The beginnings of automatist storyteller systems
For centuries, artists, mathematicians, and engineers have
demonstrated their interest in reconfigurable or "automatic"
storytelling. In the 15th century, Gutenberg's innovative printing
press--which featured movable and reusable type--drove home the
notion of machine-reconfigurable text. In the late 17th century,
Jonathan Swift published a delightfully tongue-in-cheek account of an
automatic "wisdom-generating device": an army of clerks turned
cranks that spun vast arrays of lettered blocks; meanwhile, a
supervisory bureaucrat scanned the scene and jotted down any
sentences that accidentally appeared.
In the 1920s and 1930s, the Surrealists and Dadaists delighted in
experiments and parlor games that took stream-of-consciousness
text--often generated by several distinct voices--and merged them into
a single composite entity. They believed that by suppressing the
conscious mind, they could release spontaneous, intuitive imagery from
the subconscious--a process they termed "automatism." Other artists
advocated a chance mechanism for authorship, such as pulling words out
of a basket. In attempting to set expression free from the conscious
control of a maker, these artists were responding to contemporary
cultural concerns and scientific opportunities.

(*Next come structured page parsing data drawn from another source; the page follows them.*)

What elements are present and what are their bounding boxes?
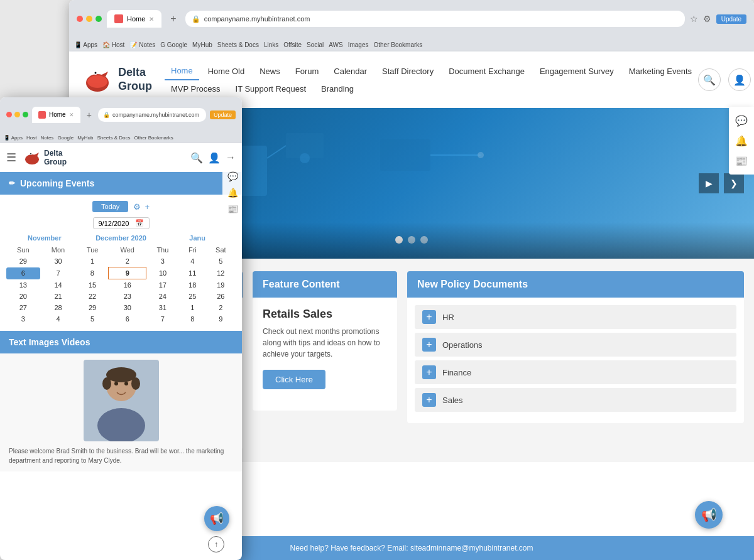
- feature-click-here-button[interactable]: Click Here: [263, 370, 325, 389]
- cal-cell[interactable]: 22: [76, 291, 109, 302]
- cal-cell[interactable]: 16: [109, 279, 146, 291]
- close-window-btn[interactable]: [77, 16, 83, 22]
- address-bar[interactable]: 🔒 companyname.myhubintranet.com: [185, 11, 685, 27]
- policy-item-operations[interactable]: + Operations: [415, 333, 736, 357]
- nav-link-staff-directory[interactable]: Staff Directory: [376, 63, 440, 80]
- nav-link-engagement-survey[interactable]: Engagement Survey: [533, 63, 620, 80]
- cal-cell[interactable]: 3: [6, 313, 40, 325]
- nav-link-calendar[interactable]: Calendar: [327, 63, 373, 80]
- cal-cell[interactable]: 31: [146, 302, 179, 313]
- maximize-window-btn[interactable]: [96, 16, 102, 22]
- fg-user-icon[interactable]: 👤: [208, 152, 221, 164]
- browser-tab[interactable]: Home ✕: [107, 10, 161, 28]
- bm-offsite[interactable]: Offsite: [283, 41, 302, 48]
- bm-images[interactable]: Images: [348, 41, 369, 48]
- cal-cell[interactable]: 6: [109, 313, 146, 325]
- cal-cell[interactable]: 23: [109, 291, 146, 302]
- cal-cell[interactable]: 13: [6, 279, 40, 291]
- hamburger-menu-icon[interactable]: ☰: [6, 151, 16, 164]
- fg-update-button[interactable]: Update: [210, 110, 236, 119]
- policy-item-hr[interactable]: + HR: [415, 305, 736, 329]
- cal-cell[interactable]: 28: [40, 302, 77, 313]
- nav-link-it-support[interactable]: IT Support Request: [229, 80, 313, 97]
- fg-bm-apps[interactable]: 📱 Apps: [4, 135, 23, 141]
- fg-scroll-up-button[interactable]: ↑: [208, 536, 224, 552]
- cal-cell[interactable]: 29: [6, 256, 40, 267]
- cal-cell[interactable]: 30: [109, 302, 146, 313]
- cal-cell[interactable]: 17: [146, 279, 179, 291]
- cal-cell[interactable]: 15: [76, 279, 109, 291]
- minimize-window-btn[interactable]: [86, 16, 92, 22]
- nav-link-home[interactable]: Home: [165, 62, 199, 80]
- fg-logout-icon[interactable]: →: [226, 152, 236, 164]
- cal-cell[interactable]: 30: [40, 256, 77, 267]
- cal-cell[interactable]: 8: [179, 313, 206, 325]
- cal-cell[interactable]: 29: [76, 302, 109, 313]
- bm-host[interactable]: 🏠 Host: [102, 41, 124, 48]
- cal-cell[interactable]: 4: [179, 256, 206, 267]
- cal-cell[interactable]: 24: [146, 291, 179, 302]
- fg-bm-other[interactable]: Other Bookmarks: [134, 135, 173, 141]
- nav-link-forum[interactable]: Forum: [289, 63, 325, 80]
- cal-cell[interactable]: 25: [179, 291, 206, 302]
- fg-tab-close[interactable]: ✕: [69, 112, 74, 118]
- cal-cell[interactable]: 3: [146, 256, 179, 267]
- cal-cell[interactable]: 8: [76, 267, 109, 279]
- cal-cell[interactable]: 14: [40, 279, 77, 291]
- fg-address-bar[interactable]: 🔒 companyname.myhubintranet.com: [98, 108, 206, 122]
- cal-cell-today[interactable]: 9: [109, 267, 146, 279]
- cal-cell[interactable]: 4: [40, 313, 77, 325]
- fg-speaker-button[interactable]: 📢: [204, 506, 229, 531]
- calendar-add-icon[interactable]: +: [145, 202, 150, 212]
- bookmark-icon[interactable]: ☆: [690, 14, 698, 24]
- fg-bm-google[interactable]: Google: [57, 135, 74, 141]
- cal-cell-selected[interactable]: 6: [6, 267, 40, 279]
- fg-new-tab-btn[interactable]: +: [84, 110, 94, 120]
- fg-close-btn[interactable]: [6, 112, 12, 117]
- cal-cell[interactable]: 7: [40, 267, 77, 279]
- policy-item-sales[interactable]: + Sales: [415, 388, 736, 412]
- cal-cell[interactable]: 19: [206, 279, 236, 291]
- cal-cell[interactable]: 26: [206, 291, 236, 302]
- calendar-settings-icon[interactable]: ⚙: [133, 202, 141, 212]
- fg-search-icon[interactable]: 🔍: [190, 152, 203, 164]
- fg-bell-icon-btn[interactable]: 🔔: [225, 185, 240, 200]
- user-profile-button[interactable]: 👤: [728, 68, 751, 91]
- nav-link-home-old[interactable]: Home Old: [202, 63, 251, 80]
- bm-sheets[interactable]: Sheets & Docs: [217, 41, 259, 48]
- cal-cell[interactable]: 27: [6, 302, 40, 313]
- bg-speaker-button[interactable]: 📢: [695, 501, 723, 529]
- cal-cell[interactable]: 1: [179, 302, 206, 313]
- bm-google[interactable]: G Google: [160, 41, 187, 48]
- cal-cell[interactable]: 21: [40, 291, 77, 302]
- nav-link-news[interactable]: News: [253, 63, 287, 80]
- fg-tab[interactable]: Home ✕: [32, 107, 80, 123]
- new-tab-btn[interactable]: +: [167, 13, 180, 24]
- fg-bm-myhub[interactable]: MyHub: [77, 135, 93, 141]
- bm-aws[interactable]: AWS: [329, 41, 342, 48]
- cal-cell[interactable]: 12: [206, 267, 236, 279]
- cal-cell[interactable]: 10: [146, 267, 179, 279]
- calendar-date-input[interactable]: 9/12/2020 📅: [93, 217, 150, 229]
- news-sidebar-icon[interactable]: 📰: [733, 152, 750, 170]
- bm-notes[interactable]: 📝 Notes: [129, 41, 155, 48]
- nav-link-document-exchange[interactable]: Document Exchange: [442, 63, 531, 80]
- search-button[interactable]: 🔍: [698, 68, 721, 91]
- fg-maximize-btn[interactable]: [23, 112, 28, 117]
- nav-link-mvp-process[interactable]: MVP Process: [165, 80, 227, 97]
- update-btn[interactable]: Update: [716, 14, 746, 24]
- bm-other[interactable]: Other Bookmarks: [373, 41, 422, 48]
- bm-apps[interactable]: 📱 Apps: [74, 41, 97, 48]
- cal-cell[interactable]: 5: [76, 313, 109, 325]
- tab-close-icon[interactable]: ✕: [149, 16, 154, 23]
- cal-cell[interactable]: 1: [76, 256, 109, 267]
- cal-cell[interactable]: 7: [146, 313, 179, 325]
- cal-cell[interactable]: 18: [179, 279, 206, 291]
- cal-cell[interactable]: 5: [206, 256, 236, 267]
- cal-cell[interactable]: 2: [206, 302, 236, 313]
- fg-chat-icon-btn[interactable]: 💬: [225, 169, 240, 184]
- bm-social[interactable]: Social: [307, 41, 324, 48]
- fg-bm-notes[interactable]: Notes: [40, 135, 53, 141]
- cal-cell[interactable]: 2: [109, 256, 146, 267]
- bm-myhub[interactable]: MyHub: [192, 41, 212, 48]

With the invention of the computer, the creation of random processes
for text generation became a "no-brainer." Randomness quickly
proved itself to be an uninteresting storyteller. The difficult problem
was how to shape a system that could massage a pool of existing
elements into coherent stories. Harder still was the challenge of
generating good stories.
In the 1970s, the emergence of frame-addressable videodisks ushered in
a period of experimentation with fixed branching through pre-made
audiovisual story materials. The limited amount of "real estate"

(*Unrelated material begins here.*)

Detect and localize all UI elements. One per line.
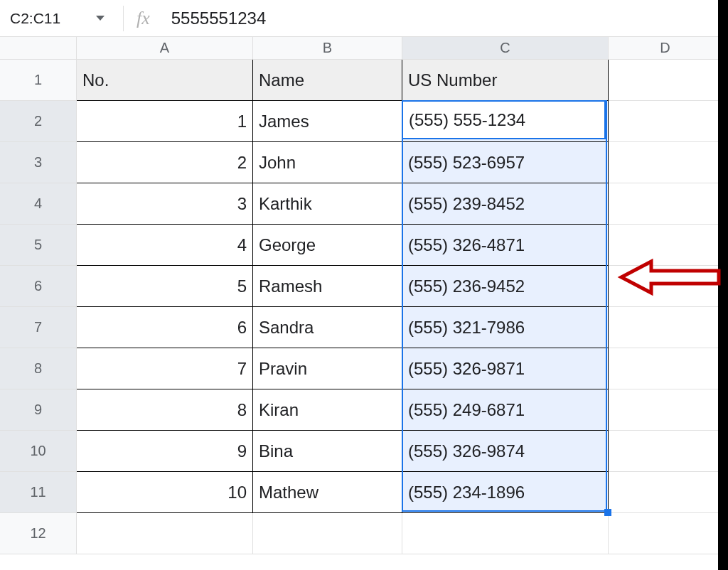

available on these disks--about half an hour of video and synchronized
audio per side--forced authors to offer a minimal set of interactive
choices. Typically, these interactive videodisk-based stories were
built from a small inventory of traditionally crafted scenes; a large,
monolithic chunk of story would play out, the presentation would grind
to a halt, and the audience would be offered two or three predetermined
choices of where to go next. The large granularity of story chunks, the
small number of chunks the disk could hold, the desire to make the
story experience coherent and well-crafted, and the cumbersome and
disruptive nature of the control interface all served to place the task
of narration squarely on the author's shoulders.
The 1970s and 1980s saw the emergence of hypertext systems, which
offered opportunities for interactive branching at a single-word
granularity. As text was placed in a vast web of interconnected links,
the assumptions of visionary authors like Roland Barthes and Michel
Foucault were called to task. [7] What
was intended to be encyclopedic became kaleidoscopic.
[8] In retrospect, as
Murtaugh's work will assert, "sparse and basic" are what may save
us from becoming the lost traveler.
The late 1980s will be remembered as the age of consumer video.

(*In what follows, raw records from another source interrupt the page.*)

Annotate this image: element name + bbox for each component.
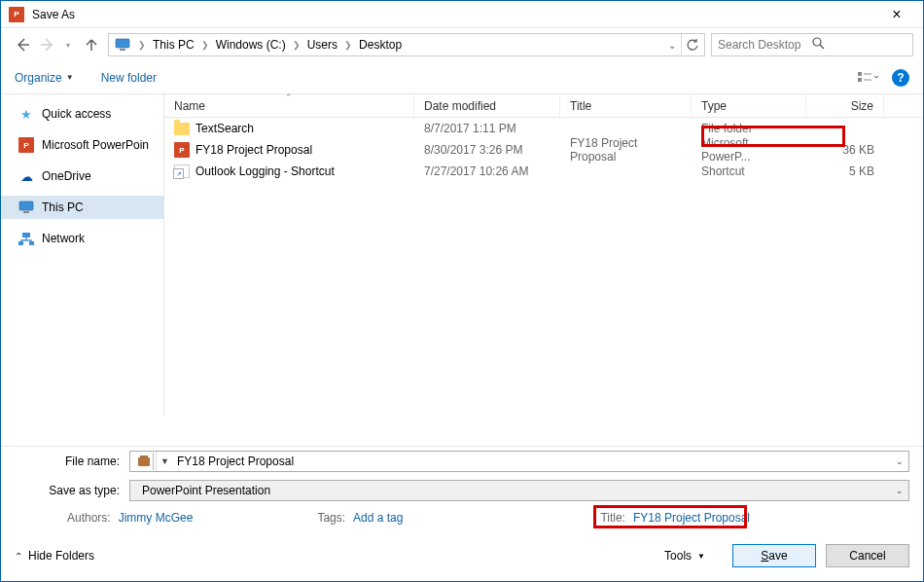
filename-input[interactable]: ▼ FY18 Project Proposal ⌄ xyxy=(129,451,909,472)
col-size[interactable]: Size xyxy=(806,94,884,117)
tools-menu[interactable]: Tools ▼ xyxy=(664,549,705,563)
type-select[interactable]: PowerPoint Presentation ⌄ xyxy=(129,480,909,501)
col-type[interactable]: Type xyxy=(692,94,806,117)
svg-rect-1 xyxy=(120,49,125,51)
search-icon xyxy=(812,37,906,53)
authors-label: Authors: xyxy=(67,511,111,525)
title-meta-value[interactable]: FY18 Project Proposal xyxy=(633,511,750,525)
file-row[interactable]: TextSearch 8/7/2017 1:11 PM File folder xyxy=(164,118,923,139)
svg-rect-4 xyxy=(858,72,862,76)
chevron-icon: ❯ xyxy=(289,40,304,50)
svg-rect-5 xyxy=(858,78,862,82)
search-placeholder: Search Desktop xyxy=(718,38,812,52)
filetype-icon xyxy=(134,453,154,470)
sidebar-item-quick-access[interactable]: ★ Quick access xyxy=(1,102,163,126)
filename-history-dropdown[interactable]: ▼ xyxy=(156,452,173,471)
hide-folders-button[interactable]: ⌃ Hide Folders xyxy=(15,549,94,563)
help-button[interactable]: ? xyxy=(892,69,909,87)
chevron-icon: ❯ xyxy=(134,40,150,50)
tags-value[interactable]: Add a tag xyxy=(353,511,403,525)
cancel-button[interactable]: Cancel xyxy=(826,544,909,567)
col-name[interactable]: ⌃Name xyxy=(164,94,414,117)
svg-rect-15 xyxy=(138,457,150,466)
breadcrumb-drive[interactable]: Windows (C:) xyxy=(213,34,289,55)
app-icon xyxy=(9,7,24,22)
save-button[interactable]: Save xyxy=(732,544,816,567)
cloud-icon: ☁ xyxy=(18,168,34,184)
chevron-down-icon: ▼ xyxy=(66,73,74,82)
svg-rect-0 xyxy=(116,39,129,48)
svg-rect-16 xyxy=(140,455,148,458)
view-mode-button[interactable] xyxy=(853,67,882,89)
svg-rect-13 xyxy=(18,241,23,245)
title-meta-label: Title: xyxy=(600,511,625,525)
nav-sidebar: ★ Quick access Microsoft PowerPoin ☁ One… xyxy=(1,94,164,416)
network-icon xyxy=(18,231,34,246)
breadcrumb-desktop[interactable]: Desktop xyxy=(356,34,405,55)
filename-dropdown[interactable]: ⌄ xyxy=(891,452,908,471)
window-title: Save As xyxy=(32,8,874,21)
shortcut-icon xyxy=(174,164,190,179)
tags-label: Tags: xyxy=(317,511,345,525)
col-date[interactable]: Date modified xyxy=(414,94,560,117)
type-dropdown[interactable]: ⌄ xyxy=(891,481,908,500)
organize-menu[interactable]: Organize▼ xyxy=(15,71,74,85)
star-icon: ★ xyxy=(18,106,34,122)
column-headers: ⌃Name Date modified Title Type Size xyxy=(164,94,923,118)
svg-point-2 xyxy=(813,38,821,46)
svg-rect-10 xyxy=(22,233,30,237)
breadcrumb-this-pc[interactable]: This PC xyxy=(150,34,197,55)
authors-value[interactable]: Jimmy McGee xyxy=(119,511,194,525)
svg-line-3 xyxy=(820,45,824,49)
breadcrumb-users[interactable]: Users xyxy=(304,34,340,55)
pc-icon xyxy=(18,200,34,215)
forward-button[interactable] xyxy=(36,33,59,56)
chevron-icon: ❯ xyxy=(340,40,356,50)
col-title[interactable]: Title xyxy=(560,94,692,117)
chevron-up-icon: ⌃ xyxy=(15,551,22,562)
type-label: Save as type: xyxy=(15,484,122,497)
svg-rect-8 xyxy=(19,201,33,210)
up-button[interactable] xyxy=(81,34,102,55)
folder-icon xyxy=(174,121,190,136)
address-bar[interactable]: ❯ This PC ❯ Windows (C:) ❯ Users ❯ Deskt… xyxy=(108,33,705,56)
sort-icon: ⌃ xyxy=(285,92,293,102)
powerpoint-icon xyxy=(174,142,190,158)
back-button[interactable] xyxy=(11,33,34,56)
refresh-button[interactable] xyxy=(681,34,702,55)
pc-icon xyxy=(115,37,130,53)
svg-rect-14 xyxy=(29,241,34,245)
sidebar-item-network[interactable]: Network xyxy=(1,227,163,250)
filename-label: File name: xyxy=(15,455,122,468)
chevron-down-icon: ▼ xyxy=(697,552,705,561)
chevron-icon: ❯ xyxy=(197,40,213,50)
sidebar-item-this-pc[interactable]: This PC xyxy=(1,196,163,219)
file-row[interactable]: FY18 Project Proposal 8/30/2017 3:26 PM … xyxy=(164,139,923,161)
new-folder-button[interactable]: New folder xyxy=(101,71,157,85)
search-input[interactable]: Search Desktop xyxy=(711,33,913,56)
recent-dropdown[interactable]: ▾ xyxy=(61,41,75,50)
file-row[interactable]: Outlook Logging - Shortcut 7/27/2017 10:… xyxy=(164,161,923,182)
sidebar-item-onedrive[interactable]: ☁ OneDrive xyxy=(1,164,163,188)
svg-rect-9 xyxy=(23,211,29,213)
sidebar-item-powerpoint[interactable]: Microsoft PowerPoin xyxy=(1,133,163,157)
powerpoint-icon xyxy=(18,137,34,153)
address-dropdown[interactable]: ⌄ xyxy=(663,40,681,51)
close-button[interactable]: × xyxy=(874,1,919,28)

Suddenly, video cameras were becoming cheap, light, and small. The
convergence of affordable video capture and playout devices, plus the
availability of large, randomly accessible disk memory, created the
revolution in nonlinear editing. With video edit suites becoming the
quid pro quo of the personal computer desktop, amateur early
adopters challenged professional editors for the business. By the
mid-1990s, editing in the entertainment industry had entered the
digital age.
Over the last two decades, digital storytelling has matured but has yet
to flourish. Before it becomes a mature art form, several stumbling
blocks remain to be conquered, particularly: the need to create a truly
systemic approach to narration and story structure; the need to derive
a flexible, universally applicable representational schema that
describes the form, content, composition, and subtext of media
elements; and the need to establish conventions for interaction that
are acceptable within the story framework.
What's wrong with the television documentary?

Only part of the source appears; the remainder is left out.